À l’heure où j’écris ces lignes, la discussion a commencé. Cela peut aller très vite ou prendre des heures. Impossible de deviner à l’avance. Durant la dizaine de jours qui s’est écoulée, le jury s’est réuni à plusieurs reprises, au fur et à mesure des projections. Manière de faire connaissance, et pour chacun de tester le point de vue de l’autre. Qui aime quoi. Qui aime qui. Mais aujourd’hui c’est le grand jour, celui où il s’agit d’abattre les cartes. Quel film aura la Palme d’or ? On commence en général par les prix en bas de l’échelle (prix du scénario, prix de la mise en scène), pour remonter jusqu’à la Palme d’or, en passant par les prix d’interprétation. Mais cela peut être l’inverse. D’abord la palme, puis les accessits. Tout dépend du président du jury. Comme on le sait, Nanni Moretti a une forte personnalité, du caractère. Il disait, dans un entretien dans Libération paru la veille de l’ouverture, qu’il essaierait d’être un président du jury démocratique… Sauf qu’il sait mieux que quiconque qu’il n’y a pas de démocratie en art. Il faut trancher, quitte à diviser. Nanni Moretti est la grande inconnue, et il est à peu près sûr qu’il ne suivra pas la voie royale. On peut lui faire confiance pour concevoir (ou imposer ?) un palmarès qui se joue des pronostics. Chaque jour, tout au long du festival, les critiques français et étrangers ont attribué dans la presse étoiles et palmes d’or. C’est un indicateur… à ne pas suivre. Les critiques se trompent souvent, prenant leurs vessies pour des lanternes. À Cannes, c’est un jeu collectif : tout le monde est à la fois sélectionneur et juge. Chacun fait son palmarès en oubliant qu’un jury est un ensemble composite, et qu’un palmarès est souvent le fruit d’un compromis. L’autre truc récurrent, c’est d’entendre untel plus malin que les autres dire : je connais bien Jean Paul Gaultier, il m’a dit qu’il adorait… Tu parles ! Les jurys détestent qu’on leur force la main. C’est pour cela qu’ils vivent retranchés, dans un cocon hyper protégé. Même si l’on en croise parfois à certaines projections de films dans d’autres sections ou dans des fêtes cannoises.

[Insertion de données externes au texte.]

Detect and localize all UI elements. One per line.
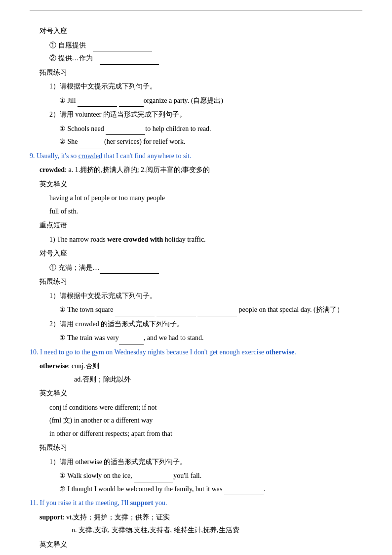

Cette année, l’incertitude est totale. Quatre cinéastes dont les films sont en compétition ont déjà obtenu une Palme d’or : Michael Haneke (Le Ruban blanc, en 2009), Cristian Mungiu (4 mois, 3 semaines, 2 jours, en 2007), Abbas Kiarostami (Le Goût de la cerise, en 1997) et Ken Loach (The Wind That Shakes, en 2006). La possibilité d’une seconde Palme pour l’un de ces quatre n’est pas à écarter – je pense surtout à Haneke : Amour est un film magnifique, tenu de bout en bout. Mais la surprise peut venir d’ailleurs. Comment savoir !

Attendons ce soir. Quel que soit le palmarès, on aura vu de très bons films à Cannes, et d’autres moins bons. Ces films coexistent, souvent dans la même section. En compétition officielle par exemple. Faiblesse du cinéma américain cette année, dont j’exclue David Cronenberg parce qu’il est canadien, et parce que Cosmopolis m’a emballé. Voilà un auteur n’ayant jamais obtenu de Palme d’or et qui mériterait de l’avoir enfin ! Je ne dis rien de Mud, de Jeff Nichols, ne l’ayant pas vu. Il est dans la position parfaite de l’outsider. Cela pourrait être la surprise 2012… Quoi qu’il en soit le palmarès sera jugé selon des critères artistiques et politiques. Du fait de la personnalité de Nanni Moretti, qui catalyse diablement ces paramètres. Mais également parce que le Festival de Cannes est aussi une tribune politique mondiale. On peut le regretter, et considérer que seul le critère artistique devrait prédominer. Mais le cinéma mondial est pris aujourd’hui dans les mailles fines et complexes de la mondialisation médiatique et de la crise économique. Ce dont certains films témoignent admirablement : Holy Motors de Leos Carax, très applaudi lors de sa présentation, ou encore Cosmopolis de David Cronenberg. Dans la catégorie des outsiders, je rangerai également In Another Country de Hong Sangsoo (avec Isabelle Huppert, gaie et sautillante, si heureuse de tourner en Corée et dans une langue étrangère), d’une liberté et d’une inventivité totales : Hong Sangsoo est le Rohmer coréen. Mais ce n’est pas tout, les jeux sont ouverts. Il est bientôt midi et le jury délibère encore. Faites vos jeux.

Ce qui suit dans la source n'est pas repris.